SENIGALLIA – Nuovo capitolo per quanto riguarda la gestione della piscina Saline. Ieri, 3 giugno, per due ipotesi di reato è stata chiesta e ottenuta l’archiviazione della posizione relativa al sindaco di Senigallia e alla sua prima giunta; per le altre imputazioni, che vedono indagato sempre Mangialardi, l’attuale giunta comunale e i vertici locali della Uisp, l’iter va avanti e il gip si esprimerà in seguito. Intanto però è il momento di alcuni commenti.
«“Archiviato vuol dire che già dall’indagine la Procura ha visto che non c’è il reato. Assolto invece vuol dire che è stato fatto il processo e non sono state riscontrate colpe o errori. Quindi da subito i pm hanno visto che la corruzione non esiste con Mangialardi» ha commentato il legale di Mangialardi, avv. Marina Magistrelli. Che continua: «Adesso l’inchiesta andrà avanti per valutare tutto e alla fine si vedrà. Essere indagato per corruzione per aver partecipato per 20 minuti ad una cena senza toccare cibo sarebbe stato veramente sconcertante. Adesso chiariremo gli altri capi di imputazione, ma alla fine bisognerà tirare una riga su tutto e vedere se si possono far spendere i soldi pubblici così».
«Non voglio parlare di sospiro di sollievo – commenta il sindaco di Senigallia Maurizio Mangialardi – perché non ho mai avuto neanche un dubbio sul fatto che l’accusa nei miei confronti di un simile reato, di cui non riesco neppure a pronunciare il nome tanto mi è estraneo, potesse essere presa sul serio dalla magistratura. Sono stato sempre sicuro di aver lavorato non solo con correttezza, ma anche e soprattutto nel pieno interesse della città e degli utenti della piscina, al fine di garantire la qualità e la continuità del servizio, come del resto è dimostrato chiaramente dai risultati».
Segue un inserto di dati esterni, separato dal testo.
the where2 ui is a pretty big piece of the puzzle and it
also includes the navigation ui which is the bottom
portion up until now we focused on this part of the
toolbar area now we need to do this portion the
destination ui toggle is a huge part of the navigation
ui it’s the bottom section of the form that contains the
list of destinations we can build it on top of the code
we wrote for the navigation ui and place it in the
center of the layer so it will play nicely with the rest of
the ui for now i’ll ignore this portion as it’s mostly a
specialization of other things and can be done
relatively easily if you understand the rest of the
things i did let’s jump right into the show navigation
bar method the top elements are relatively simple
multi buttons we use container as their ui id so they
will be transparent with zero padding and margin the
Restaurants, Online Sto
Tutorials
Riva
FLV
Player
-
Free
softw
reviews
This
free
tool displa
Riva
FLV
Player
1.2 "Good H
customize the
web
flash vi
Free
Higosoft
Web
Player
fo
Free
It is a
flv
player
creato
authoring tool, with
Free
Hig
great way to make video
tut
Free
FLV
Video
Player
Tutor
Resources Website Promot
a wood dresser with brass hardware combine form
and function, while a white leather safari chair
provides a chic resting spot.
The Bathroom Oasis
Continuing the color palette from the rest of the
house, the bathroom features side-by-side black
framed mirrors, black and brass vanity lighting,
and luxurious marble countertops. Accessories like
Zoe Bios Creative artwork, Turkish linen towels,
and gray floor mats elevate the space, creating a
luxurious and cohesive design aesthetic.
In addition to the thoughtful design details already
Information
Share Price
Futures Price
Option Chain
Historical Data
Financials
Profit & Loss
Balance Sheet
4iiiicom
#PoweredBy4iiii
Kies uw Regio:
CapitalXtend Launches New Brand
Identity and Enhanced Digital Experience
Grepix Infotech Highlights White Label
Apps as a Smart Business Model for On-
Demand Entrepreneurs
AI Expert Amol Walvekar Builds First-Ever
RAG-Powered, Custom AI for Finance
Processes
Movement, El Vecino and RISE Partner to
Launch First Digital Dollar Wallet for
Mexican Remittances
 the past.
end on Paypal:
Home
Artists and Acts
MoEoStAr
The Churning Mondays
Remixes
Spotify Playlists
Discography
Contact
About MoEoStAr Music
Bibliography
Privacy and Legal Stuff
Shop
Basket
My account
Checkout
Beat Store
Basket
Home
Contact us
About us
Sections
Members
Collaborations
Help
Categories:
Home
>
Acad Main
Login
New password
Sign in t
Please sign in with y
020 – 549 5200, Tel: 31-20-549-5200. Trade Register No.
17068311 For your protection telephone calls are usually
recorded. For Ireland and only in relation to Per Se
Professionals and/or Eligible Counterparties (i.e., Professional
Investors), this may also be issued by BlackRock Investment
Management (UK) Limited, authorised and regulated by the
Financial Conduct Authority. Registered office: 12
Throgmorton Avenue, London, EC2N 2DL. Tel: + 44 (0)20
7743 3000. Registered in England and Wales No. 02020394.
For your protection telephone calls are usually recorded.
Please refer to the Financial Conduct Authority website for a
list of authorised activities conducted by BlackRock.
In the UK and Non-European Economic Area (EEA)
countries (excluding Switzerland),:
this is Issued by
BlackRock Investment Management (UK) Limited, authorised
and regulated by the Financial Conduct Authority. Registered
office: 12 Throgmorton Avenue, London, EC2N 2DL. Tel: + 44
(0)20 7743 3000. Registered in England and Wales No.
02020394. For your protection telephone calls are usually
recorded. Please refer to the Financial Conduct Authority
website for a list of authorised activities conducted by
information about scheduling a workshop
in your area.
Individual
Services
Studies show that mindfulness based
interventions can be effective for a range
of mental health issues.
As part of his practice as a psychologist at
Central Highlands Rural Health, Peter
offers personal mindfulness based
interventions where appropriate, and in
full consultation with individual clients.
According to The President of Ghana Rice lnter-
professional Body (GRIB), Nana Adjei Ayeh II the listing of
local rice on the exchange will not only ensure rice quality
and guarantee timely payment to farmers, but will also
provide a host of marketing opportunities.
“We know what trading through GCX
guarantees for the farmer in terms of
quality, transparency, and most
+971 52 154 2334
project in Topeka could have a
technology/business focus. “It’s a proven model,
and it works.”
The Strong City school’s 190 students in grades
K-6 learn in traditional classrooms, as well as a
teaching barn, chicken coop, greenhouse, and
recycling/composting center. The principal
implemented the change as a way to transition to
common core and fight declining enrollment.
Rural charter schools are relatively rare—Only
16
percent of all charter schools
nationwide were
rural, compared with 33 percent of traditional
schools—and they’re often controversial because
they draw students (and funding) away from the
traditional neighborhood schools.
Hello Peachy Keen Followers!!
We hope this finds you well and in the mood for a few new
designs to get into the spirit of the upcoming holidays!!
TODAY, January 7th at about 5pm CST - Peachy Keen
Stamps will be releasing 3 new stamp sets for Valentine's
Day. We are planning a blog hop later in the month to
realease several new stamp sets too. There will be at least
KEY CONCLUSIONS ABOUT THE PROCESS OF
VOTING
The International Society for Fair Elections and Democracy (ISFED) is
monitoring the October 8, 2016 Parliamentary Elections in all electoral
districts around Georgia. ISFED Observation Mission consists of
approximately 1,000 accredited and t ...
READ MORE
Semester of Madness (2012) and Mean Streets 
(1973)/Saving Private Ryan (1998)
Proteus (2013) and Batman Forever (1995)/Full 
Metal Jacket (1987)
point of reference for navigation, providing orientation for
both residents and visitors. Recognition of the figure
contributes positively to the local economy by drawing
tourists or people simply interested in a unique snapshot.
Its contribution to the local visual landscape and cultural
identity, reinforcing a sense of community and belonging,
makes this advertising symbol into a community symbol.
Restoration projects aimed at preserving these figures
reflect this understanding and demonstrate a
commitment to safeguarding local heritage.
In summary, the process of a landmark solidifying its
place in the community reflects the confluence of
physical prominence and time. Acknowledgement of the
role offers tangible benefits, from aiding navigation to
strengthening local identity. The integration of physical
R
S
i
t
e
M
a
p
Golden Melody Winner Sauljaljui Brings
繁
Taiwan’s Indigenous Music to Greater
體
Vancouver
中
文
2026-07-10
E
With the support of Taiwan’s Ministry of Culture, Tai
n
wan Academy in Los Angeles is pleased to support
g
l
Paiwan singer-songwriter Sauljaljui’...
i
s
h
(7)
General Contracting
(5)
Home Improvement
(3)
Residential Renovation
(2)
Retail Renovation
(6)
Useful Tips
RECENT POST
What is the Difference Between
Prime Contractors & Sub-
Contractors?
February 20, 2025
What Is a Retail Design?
«Mi dicono che dovrei essere contento – aggiunge Mangialardi dopo la notizia dell’archiviazione per la corruzione – ma in realtà sono piuttosto rammaricato. Anzitutto del fatto che ancora una volta si sono sperperati soldi pubblici facendo politica non con proposte concrete, ma attraverso il continuo ricorso a denunce ed esposti; una modo di fare che in questo caso, peraltro, è stato sostenuto anche dalla Lega, la quale attraverso ben due interrogazioni parlamentari al ministro della Giustizia ha chiesto che venisse accelerato il procedimento, convinta di scoprire chissà che cosa. Ovviamente dispiace anche perché la vicenda rappresenta l’ennesimo strascico dovuto alla tragedia dell’alluvione. E fa molto male vedere come il tentativo di dare risposte immediate ai cittadini in termini di garanzia dei servizi possa in un attimo trasformarsi in un’accusa di corruzione che rischia di minare non solo la reputazione, non solo la vita pubblica, ma anche la salute di una persona. Da parte mia di una cosa sono certo – conclude il sindaco di Senigallia – mai e poi mai, neanche di fronte al mio più acerrimo rivale, sarei capace di ricorrere a simili mezzucci. Spero che di questa lezione si faccia tesoro».
Di altro parere il consigliere comunale Giorgio Sartini, Senigallia Bene Comune, che ha presentato l’esposto da cui son partite le indagini della Procura. «Gli atti parlano chiaro e io ne son convinto: rifarei la stessa cosa del 2017. Non giudico l’operato del giudice, io ho presentato dei documenti mentre la polizia giudiziaria ha fatto delle indagini individuando delle ipotesi di reato: anche se alcuni fossero derubricati, secondo me non è questo il comportamento che dovrebbe tenere un primo cittadino, per cui ritengo che il sindaco non si dovrebbe candidare. Io? Faccio solo il mio lavoro, serio, di opposizione e non mi fermo solo perché Mangialardi dice che si spendono soldi pubblici segnalando, con documenti, gli atti comunali. Tra l’altro – conclude Sartini – la storia non è conclusa per gli altri capi d’imputazione, così come va avanti la vicenda dell’alluvione».